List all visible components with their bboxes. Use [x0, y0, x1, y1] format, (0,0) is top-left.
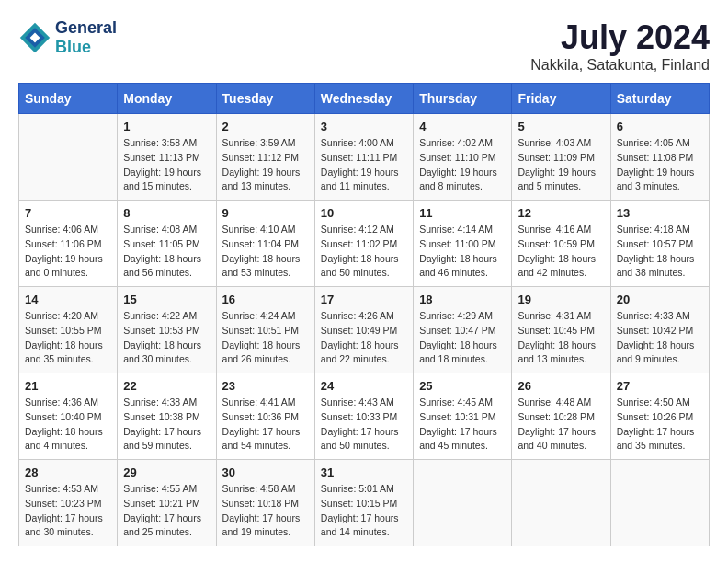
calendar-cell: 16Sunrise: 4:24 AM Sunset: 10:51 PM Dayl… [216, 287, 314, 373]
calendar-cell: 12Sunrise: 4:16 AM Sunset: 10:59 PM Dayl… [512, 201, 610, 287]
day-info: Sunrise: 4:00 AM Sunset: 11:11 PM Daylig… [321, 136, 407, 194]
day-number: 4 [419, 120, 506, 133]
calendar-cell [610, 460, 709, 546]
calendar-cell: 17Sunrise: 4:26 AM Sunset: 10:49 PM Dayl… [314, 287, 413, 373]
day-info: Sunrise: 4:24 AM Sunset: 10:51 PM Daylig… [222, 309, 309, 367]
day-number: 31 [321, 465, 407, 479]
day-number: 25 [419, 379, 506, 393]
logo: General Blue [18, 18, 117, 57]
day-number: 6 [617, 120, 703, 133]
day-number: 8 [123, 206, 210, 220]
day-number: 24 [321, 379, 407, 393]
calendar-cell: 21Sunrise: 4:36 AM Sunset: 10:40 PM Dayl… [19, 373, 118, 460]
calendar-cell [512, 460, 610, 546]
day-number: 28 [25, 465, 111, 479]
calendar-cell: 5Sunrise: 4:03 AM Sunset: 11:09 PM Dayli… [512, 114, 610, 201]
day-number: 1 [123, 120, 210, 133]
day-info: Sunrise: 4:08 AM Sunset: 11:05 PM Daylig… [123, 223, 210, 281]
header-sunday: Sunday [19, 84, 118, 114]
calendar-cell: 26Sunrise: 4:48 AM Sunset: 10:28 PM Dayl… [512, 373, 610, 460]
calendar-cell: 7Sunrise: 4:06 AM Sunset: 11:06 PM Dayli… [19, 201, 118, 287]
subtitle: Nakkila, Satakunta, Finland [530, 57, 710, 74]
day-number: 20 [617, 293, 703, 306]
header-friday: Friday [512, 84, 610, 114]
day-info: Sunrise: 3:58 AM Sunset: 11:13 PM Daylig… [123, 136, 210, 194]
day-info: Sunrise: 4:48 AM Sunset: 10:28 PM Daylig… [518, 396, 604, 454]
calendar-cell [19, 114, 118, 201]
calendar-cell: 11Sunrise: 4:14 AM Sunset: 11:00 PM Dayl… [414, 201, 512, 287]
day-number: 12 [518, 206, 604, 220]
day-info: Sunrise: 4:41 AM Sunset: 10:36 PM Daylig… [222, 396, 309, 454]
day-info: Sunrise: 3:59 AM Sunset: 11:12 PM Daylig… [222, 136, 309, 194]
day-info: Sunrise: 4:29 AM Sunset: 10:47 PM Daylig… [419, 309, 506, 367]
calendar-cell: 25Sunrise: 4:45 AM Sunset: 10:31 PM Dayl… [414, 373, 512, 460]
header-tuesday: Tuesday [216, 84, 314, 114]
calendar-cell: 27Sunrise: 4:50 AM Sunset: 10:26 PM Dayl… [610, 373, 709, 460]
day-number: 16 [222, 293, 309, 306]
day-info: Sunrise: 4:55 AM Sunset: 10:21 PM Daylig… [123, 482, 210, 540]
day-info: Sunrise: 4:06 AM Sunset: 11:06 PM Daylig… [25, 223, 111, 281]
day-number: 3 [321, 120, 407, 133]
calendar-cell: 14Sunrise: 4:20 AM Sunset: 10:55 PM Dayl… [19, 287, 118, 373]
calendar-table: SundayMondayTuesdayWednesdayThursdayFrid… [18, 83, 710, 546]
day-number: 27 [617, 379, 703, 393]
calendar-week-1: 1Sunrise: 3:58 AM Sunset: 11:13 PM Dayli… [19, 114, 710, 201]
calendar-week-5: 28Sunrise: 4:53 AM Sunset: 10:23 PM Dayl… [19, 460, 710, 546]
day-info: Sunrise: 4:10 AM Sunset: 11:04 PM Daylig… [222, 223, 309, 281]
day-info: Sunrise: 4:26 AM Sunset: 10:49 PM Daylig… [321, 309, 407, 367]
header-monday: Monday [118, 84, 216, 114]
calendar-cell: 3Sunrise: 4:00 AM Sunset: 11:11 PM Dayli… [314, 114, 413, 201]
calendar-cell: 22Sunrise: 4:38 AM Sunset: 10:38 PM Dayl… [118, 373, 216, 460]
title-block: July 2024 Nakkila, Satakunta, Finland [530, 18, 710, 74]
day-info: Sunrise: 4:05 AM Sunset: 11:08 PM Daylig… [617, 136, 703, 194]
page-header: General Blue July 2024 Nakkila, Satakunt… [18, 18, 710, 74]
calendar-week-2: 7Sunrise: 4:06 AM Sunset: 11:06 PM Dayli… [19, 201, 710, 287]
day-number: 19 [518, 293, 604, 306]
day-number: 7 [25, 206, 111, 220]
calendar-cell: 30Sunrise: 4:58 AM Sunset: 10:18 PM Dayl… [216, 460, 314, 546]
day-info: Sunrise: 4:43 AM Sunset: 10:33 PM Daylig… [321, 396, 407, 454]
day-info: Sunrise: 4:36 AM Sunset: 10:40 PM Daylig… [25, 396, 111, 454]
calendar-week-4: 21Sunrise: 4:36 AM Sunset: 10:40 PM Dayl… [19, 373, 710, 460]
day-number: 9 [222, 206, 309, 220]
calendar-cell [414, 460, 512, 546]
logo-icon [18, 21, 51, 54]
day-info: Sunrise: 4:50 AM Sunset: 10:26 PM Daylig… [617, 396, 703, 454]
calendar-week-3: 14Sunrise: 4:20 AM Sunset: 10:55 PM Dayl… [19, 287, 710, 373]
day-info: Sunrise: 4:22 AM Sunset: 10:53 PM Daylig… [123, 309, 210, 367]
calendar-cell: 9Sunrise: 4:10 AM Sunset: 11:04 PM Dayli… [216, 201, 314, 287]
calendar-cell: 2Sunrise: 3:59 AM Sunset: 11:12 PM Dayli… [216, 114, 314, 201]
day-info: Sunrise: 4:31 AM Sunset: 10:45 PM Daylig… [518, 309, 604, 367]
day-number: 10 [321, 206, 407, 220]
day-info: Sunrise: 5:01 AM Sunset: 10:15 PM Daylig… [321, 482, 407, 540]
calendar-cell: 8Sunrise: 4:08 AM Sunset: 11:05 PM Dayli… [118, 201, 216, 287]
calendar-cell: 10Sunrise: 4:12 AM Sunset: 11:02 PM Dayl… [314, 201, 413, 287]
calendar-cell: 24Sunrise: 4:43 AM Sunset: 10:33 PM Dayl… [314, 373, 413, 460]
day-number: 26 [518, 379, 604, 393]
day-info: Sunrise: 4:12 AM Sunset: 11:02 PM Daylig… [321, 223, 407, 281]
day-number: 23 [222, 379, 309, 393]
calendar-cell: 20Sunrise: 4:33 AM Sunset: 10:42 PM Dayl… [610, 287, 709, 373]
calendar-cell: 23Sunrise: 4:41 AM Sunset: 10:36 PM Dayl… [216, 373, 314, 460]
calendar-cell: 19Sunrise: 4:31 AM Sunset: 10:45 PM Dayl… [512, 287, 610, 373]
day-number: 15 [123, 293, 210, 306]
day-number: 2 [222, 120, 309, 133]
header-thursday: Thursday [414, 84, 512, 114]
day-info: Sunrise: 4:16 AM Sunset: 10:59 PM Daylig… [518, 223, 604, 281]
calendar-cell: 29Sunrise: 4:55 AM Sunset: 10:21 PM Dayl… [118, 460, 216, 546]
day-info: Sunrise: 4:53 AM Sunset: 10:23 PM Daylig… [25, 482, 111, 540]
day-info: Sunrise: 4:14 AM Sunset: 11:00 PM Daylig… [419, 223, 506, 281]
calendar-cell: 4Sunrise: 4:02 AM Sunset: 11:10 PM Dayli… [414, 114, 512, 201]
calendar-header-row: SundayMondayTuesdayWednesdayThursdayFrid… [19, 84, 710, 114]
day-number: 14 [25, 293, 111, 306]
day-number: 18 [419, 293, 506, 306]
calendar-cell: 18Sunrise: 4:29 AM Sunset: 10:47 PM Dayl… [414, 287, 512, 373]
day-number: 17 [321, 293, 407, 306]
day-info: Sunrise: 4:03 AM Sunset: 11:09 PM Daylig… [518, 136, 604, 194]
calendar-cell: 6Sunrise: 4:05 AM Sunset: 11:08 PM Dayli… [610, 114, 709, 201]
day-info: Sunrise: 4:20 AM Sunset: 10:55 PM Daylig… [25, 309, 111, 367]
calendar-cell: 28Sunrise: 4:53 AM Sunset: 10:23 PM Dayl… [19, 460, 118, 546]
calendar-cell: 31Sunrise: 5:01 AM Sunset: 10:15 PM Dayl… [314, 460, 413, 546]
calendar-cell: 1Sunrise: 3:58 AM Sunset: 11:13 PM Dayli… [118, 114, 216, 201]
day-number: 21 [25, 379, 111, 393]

——

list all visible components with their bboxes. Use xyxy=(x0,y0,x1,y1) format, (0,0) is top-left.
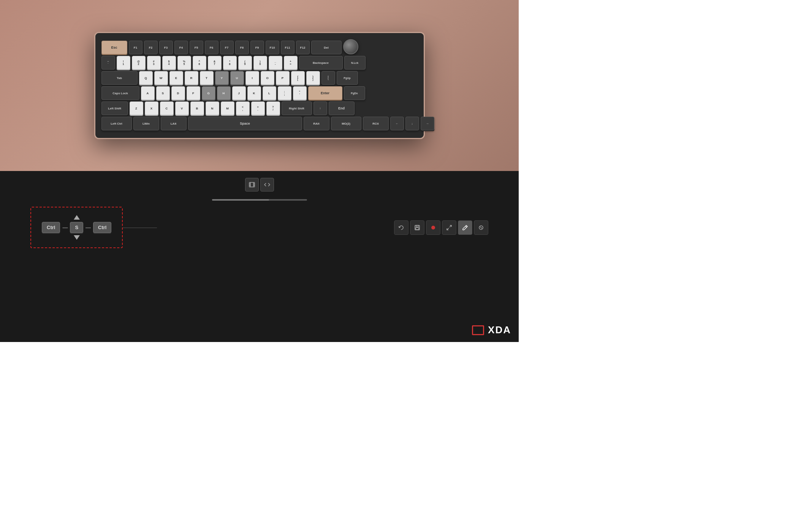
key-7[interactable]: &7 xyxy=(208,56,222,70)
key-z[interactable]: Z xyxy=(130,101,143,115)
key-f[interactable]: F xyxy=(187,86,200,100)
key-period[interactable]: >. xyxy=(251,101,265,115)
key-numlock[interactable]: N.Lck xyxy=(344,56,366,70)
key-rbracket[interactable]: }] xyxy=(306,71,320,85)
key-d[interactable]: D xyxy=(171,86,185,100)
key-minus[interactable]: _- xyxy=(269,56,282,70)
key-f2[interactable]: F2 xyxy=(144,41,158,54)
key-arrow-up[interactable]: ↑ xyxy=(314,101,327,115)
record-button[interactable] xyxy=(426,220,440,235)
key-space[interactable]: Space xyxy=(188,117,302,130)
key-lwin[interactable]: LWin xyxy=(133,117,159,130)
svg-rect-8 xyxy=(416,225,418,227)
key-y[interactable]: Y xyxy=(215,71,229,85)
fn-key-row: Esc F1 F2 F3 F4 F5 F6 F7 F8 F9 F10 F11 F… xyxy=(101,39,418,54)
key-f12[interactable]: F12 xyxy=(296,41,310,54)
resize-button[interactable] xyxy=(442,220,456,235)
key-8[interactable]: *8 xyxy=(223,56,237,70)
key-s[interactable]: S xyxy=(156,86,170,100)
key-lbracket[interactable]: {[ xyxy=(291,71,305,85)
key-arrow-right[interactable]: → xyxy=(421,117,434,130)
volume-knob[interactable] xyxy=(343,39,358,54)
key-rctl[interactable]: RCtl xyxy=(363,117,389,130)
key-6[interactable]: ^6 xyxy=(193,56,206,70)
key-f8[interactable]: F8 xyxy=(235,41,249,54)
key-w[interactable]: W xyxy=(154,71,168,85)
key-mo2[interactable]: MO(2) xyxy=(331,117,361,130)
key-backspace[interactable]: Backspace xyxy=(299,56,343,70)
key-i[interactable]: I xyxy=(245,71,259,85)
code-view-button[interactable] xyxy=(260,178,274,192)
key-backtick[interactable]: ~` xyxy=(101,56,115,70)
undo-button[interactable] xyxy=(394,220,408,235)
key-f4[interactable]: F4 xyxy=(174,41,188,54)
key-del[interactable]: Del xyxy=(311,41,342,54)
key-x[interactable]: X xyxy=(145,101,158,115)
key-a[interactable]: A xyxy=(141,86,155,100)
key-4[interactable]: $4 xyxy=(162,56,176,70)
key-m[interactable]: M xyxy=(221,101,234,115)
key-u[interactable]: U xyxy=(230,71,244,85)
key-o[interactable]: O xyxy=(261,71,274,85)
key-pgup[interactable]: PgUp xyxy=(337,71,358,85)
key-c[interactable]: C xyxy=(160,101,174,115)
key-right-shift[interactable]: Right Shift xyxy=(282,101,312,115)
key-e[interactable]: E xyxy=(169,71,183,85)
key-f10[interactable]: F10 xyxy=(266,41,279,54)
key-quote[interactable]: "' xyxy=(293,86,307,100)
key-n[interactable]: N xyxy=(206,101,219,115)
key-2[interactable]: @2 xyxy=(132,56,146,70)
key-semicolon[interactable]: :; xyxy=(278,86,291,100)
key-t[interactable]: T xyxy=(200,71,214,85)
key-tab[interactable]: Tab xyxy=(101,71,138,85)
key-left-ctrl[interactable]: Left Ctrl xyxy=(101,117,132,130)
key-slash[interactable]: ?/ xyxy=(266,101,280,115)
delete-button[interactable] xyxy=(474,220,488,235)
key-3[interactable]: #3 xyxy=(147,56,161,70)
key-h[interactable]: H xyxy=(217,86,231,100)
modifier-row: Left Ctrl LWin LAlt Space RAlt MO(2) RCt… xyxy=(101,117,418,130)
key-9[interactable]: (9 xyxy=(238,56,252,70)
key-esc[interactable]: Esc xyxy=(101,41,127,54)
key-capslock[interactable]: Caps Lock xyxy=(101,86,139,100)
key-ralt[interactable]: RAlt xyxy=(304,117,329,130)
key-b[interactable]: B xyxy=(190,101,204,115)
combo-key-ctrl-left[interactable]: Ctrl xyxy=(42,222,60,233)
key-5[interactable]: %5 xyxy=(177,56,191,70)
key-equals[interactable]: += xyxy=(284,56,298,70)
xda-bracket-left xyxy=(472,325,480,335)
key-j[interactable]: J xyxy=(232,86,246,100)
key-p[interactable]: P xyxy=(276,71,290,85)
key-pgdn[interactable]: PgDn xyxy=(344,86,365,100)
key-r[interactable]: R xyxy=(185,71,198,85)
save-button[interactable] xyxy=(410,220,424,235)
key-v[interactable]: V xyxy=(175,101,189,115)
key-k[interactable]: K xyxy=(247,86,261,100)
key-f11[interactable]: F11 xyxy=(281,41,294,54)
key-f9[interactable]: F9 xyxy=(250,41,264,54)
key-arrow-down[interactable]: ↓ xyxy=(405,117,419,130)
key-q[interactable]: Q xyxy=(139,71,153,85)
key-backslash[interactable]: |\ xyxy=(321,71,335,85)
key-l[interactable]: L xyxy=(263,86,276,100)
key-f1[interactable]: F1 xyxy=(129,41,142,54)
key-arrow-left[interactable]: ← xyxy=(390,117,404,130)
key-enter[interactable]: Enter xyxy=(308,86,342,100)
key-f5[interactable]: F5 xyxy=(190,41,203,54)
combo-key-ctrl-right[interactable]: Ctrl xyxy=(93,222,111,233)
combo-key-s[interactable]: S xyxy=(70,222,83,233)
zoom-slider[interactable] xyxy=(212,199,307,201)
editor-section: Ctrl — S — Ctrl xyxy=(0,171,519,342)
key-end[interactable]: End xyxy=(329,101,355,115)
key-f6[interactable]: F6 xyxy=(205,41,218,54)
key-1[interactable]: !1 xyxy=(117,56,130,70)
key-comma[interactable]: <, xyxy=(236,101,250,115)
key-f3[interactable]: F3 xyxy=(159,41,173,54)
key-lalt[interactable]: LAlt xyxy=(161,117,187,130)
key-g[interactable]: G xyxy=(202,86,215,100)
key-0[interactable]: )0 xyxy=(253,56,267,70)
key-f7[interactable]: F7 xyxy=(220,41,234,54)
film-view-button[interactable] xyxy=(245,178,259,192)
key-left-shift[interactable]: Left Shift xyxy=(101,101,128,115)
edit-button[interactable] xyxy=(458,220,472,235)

——

■ What to do ■
Could you please give the number of lines in the data above that contain the word "LWin"? Only the number is needed.

■ Answer to this problem ■
2